Uno studio Intel Security mette in evidenza come non ci siano più dei netti confini tra attività lavorative e personali, svolte indifferentemente dai dispositivi aziendali e personali

BYOD

“Consumerization of the Workforce” è il titolo dello studio condotto da Intel Security, che ha preso in esame le opinioni e i comportamenti di oltre 2500 professionisti – 200 in Italia – a proposito dell’uso della tecnologia sul posto di lavoro. Tra i risultati emersi, la tendenza più rilevante riguarda l’uso di dispositivi aziendali per attività personali, affiancata al complementare uso dei propri apparecchi per motivi di lavoro.

Comportamenti simili mettono potenzialmente a rischio la sicurezza dei dati aziendali, nel caso – soprattutto per i device personali, come smartphone o tablet – non si prendano le necessarie misure di protezione. I dispositivi privati, però, aggiungono una flessibilità alla propria attività cui spesso non è facile rinunciare. Se si pensa alla collaborazione in remoto e al cloud, in particolare, i lavoratori vogliono avere la possibilità di condividere liberamente le proprie informazioni, ovunque si trovino.

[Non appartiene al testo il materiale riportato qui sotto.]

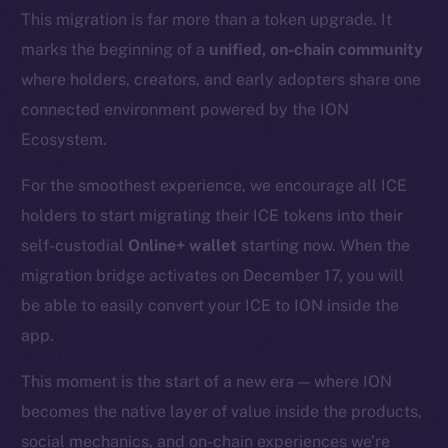
This migration is far more than a token upgrade. It
marks the beginning of a
unified, on-chain community
where holders, creators, and early adopters share one
connected environment powered by the ION
Ecosystem.
For the smoothest experience, we encourage all ICE
holders to start migrating their ICE tokens into their
self-custodial
Online+ wallet
starting now. When the
migration bridge activates on December 17, you will
be able to easily convert your ICE to ION inside the
app.
This moment is the start of a new era — where ION
becomes the native layer of value inside the products,
social mechanics, and on-chain experiences we’re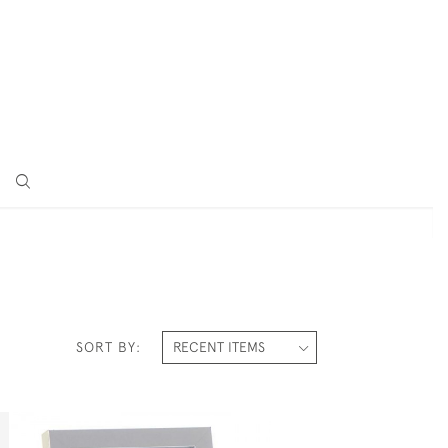
SORT BY: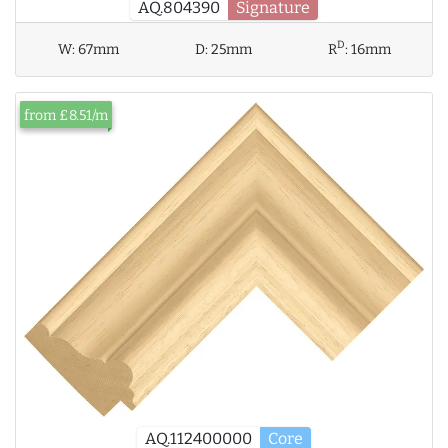
AQ.804390
Signature
D
W:
67mm
D:
25mm
R
:
16mm
from £8.51/m
AQ.112400000
Core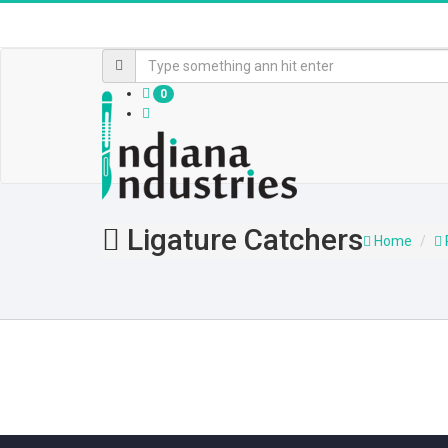
0
Ligature Catchers
Home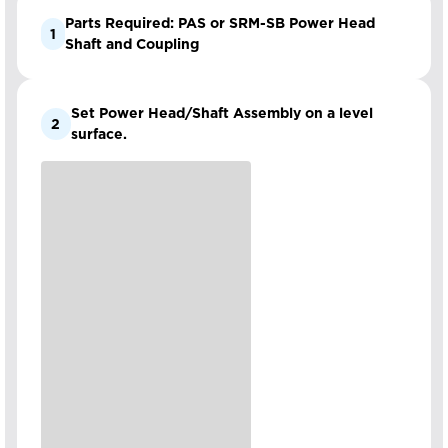
Parts Required: PAS or SRM-SB Power Head
1
Shaft and Coupling
Set Power Head/Shaft Assembly on a level
2
surface.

Gli atteggiamenti degli utenti cambiano di pari passo con l’evoluzione dei dispositivi: le imprese devono considerare che la consumerizzazione della forza lavoro non è più un fenomeno marginale. Il BYOD non è più solo un acronimo, è una pratica ricorrente. Ecco cosa dicono i dati raccolti nello studio.

Circa l’80% degli intervistati usa i propri dispositivi per lavorare, da un lato, e dall’altro svolge attività personali su quelli aziendali. Due dati su tutti, però, emergono con forza: oltre i 2/3 delle attività svolte sul posto di lavoro sono personali, private, in primo luogo; in secondo luogo, quasi la metà dei dipendenti (oltre il 40%) lavora da casa o dovunque si trovi. Non c’è più una netta separazione dell’ufficio dalla propria dimora. Emerge quindi che la sicurezza non può essere sottovalutata: il 77% ha fiducia che il proprio datore di lavoro protegga efficacemente i dati , mentre il 65% ritiene che debba essere il dipartimento IT il responsabile della protezione delle informazioni.

I dati italiani
I risultati emersi dagli intervistati italiani sono mediamente in linea con il resto del campione. Il 70% di loro, inoltre, prevede che la propria azienda consentirà l’uso di dispositivi wereable per migliorare la flessibilità lavorativa. Caratteristica considerata un’agevolazione che l’azienda concede al dipendente nel 62% dei casi. Nonostante questo bisogno così diffuso, però, il 42% dei professionisti crede ancora che sia l’ufficio il posto migliore per lavorare: solo il 14% crede che sia meglio farlo da casa, contro il 24% che sceglierebbe qualsiasi altro luogo.

Per quel che riguarda la protezione dei dati, oltre i due terzi degli italiani sono convinti che il proprio datore di lavoro protegga adeguatamente i loro dati: diversamente, non svolgerebbero attività private o confidenziali (leggere la propria mail o fare acquisti online, per esempio) dai device aziendali. “Una grande preoccupazione arriva dal cloud” ha commentato Ferdinando Torazzi, Regional director enterprise ed endpoint per l’Italia e la Grecia di Intel Security. Non è infrequente, infatti, “l’utilizzo di account come Dropbox per i documenti aziendali, l’inoltro di email accedendo alla propria casella personale, con smartphone o tablet non protetti su hotspot Wi-Fi non sicuri“.

Secondo gli esperti di Intel Security si dovrebbero sviluppare delle regole per un corretto uso dei dispositivi mobile, data la continua ibridazione lavoro-privato. Tali norme dovrebbero stabilire degli standard d’idoneità per il BYOD, a quali servizi e applicazioni consentire l’accesso ed elencare conseguenze e responsabilità per chi non rispetta le policy.